Jane Austen, Game Theorist by Michael Suk-Young Chwe

There is so much to unpack in this book and it is so interesting in reference to some of the ideas of cognitive narratology. Chwe believes that Jane Austen used game theory to write and create her novels before we had identified the technique as game theory.

“Strategic thinking, what Austen calls “penetration,” is game theory’s central concept: when choosing an action, a person thinks about how others will act. Austen analyzes these foundational concepts in examples too numerous and systematic to be considered incidental. Austen then considers how strategic thinking relates to other explanations of human action, such as those involving emotions, habits, rules, social factors, and ideology. Austen carefully distinguishes strategic thinking from other concepts often confused with it, such as selfishness and economism, and even discusses the disadvantages of strategic thinking. Finally, Austen explores new applications, arguing, for example, that strategizing together in a partnership is the surest foundation for intimate relationships.” (14)

This perspective breaks down the ideas within Austen’s writing in such a way that reader can begin to really see the intentionality behinds her characters. It is the human element that makes her writing so interesting the intricate webs that our favorites characters weave such as Elizabeth Bennet and Mr. Darcey. What this lends to some of the ideas of cognitive narratology is that level of story telling mixed with the human relationship, why the writer and the reader bond with such literature. Austen is able to take basic human characteristics and seeming real life struggle and put them into a story and that is part of what allows her writing to endure.

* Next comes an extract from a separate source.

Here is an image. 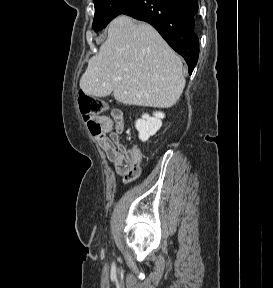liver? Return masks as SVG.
Masks as SVG:
<instances>
[{"label":"liver","instance_id":"6515ba94","mask_svg":"<svg viewBox=\"0 0 273 288\" xmlns=\"http://www.w3.org/2000/svg\"><path fill=\"white\" fill-rule=\"evenodd\" d=\"M185 87L182 60L147 23L121 15L109 25L108 38L80 79L88 96L127 105L169 108Z\"/></svg>","mask_w":273,"mask_h":288}]
</instances>
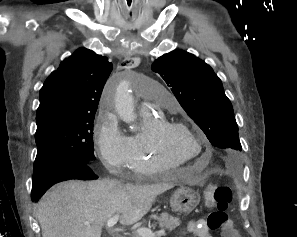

Another interesting element with thee approach to game theory when looking at Austen is equality. While the women in her novels are often still trapped by their situations in society the relationships that her main characters build, with male or female characters allows them many levels of equality, Chwe alludes to that idea in the last sentence of the quote “that strategizing together in a partnership is the surest foundation for intimate relationships”.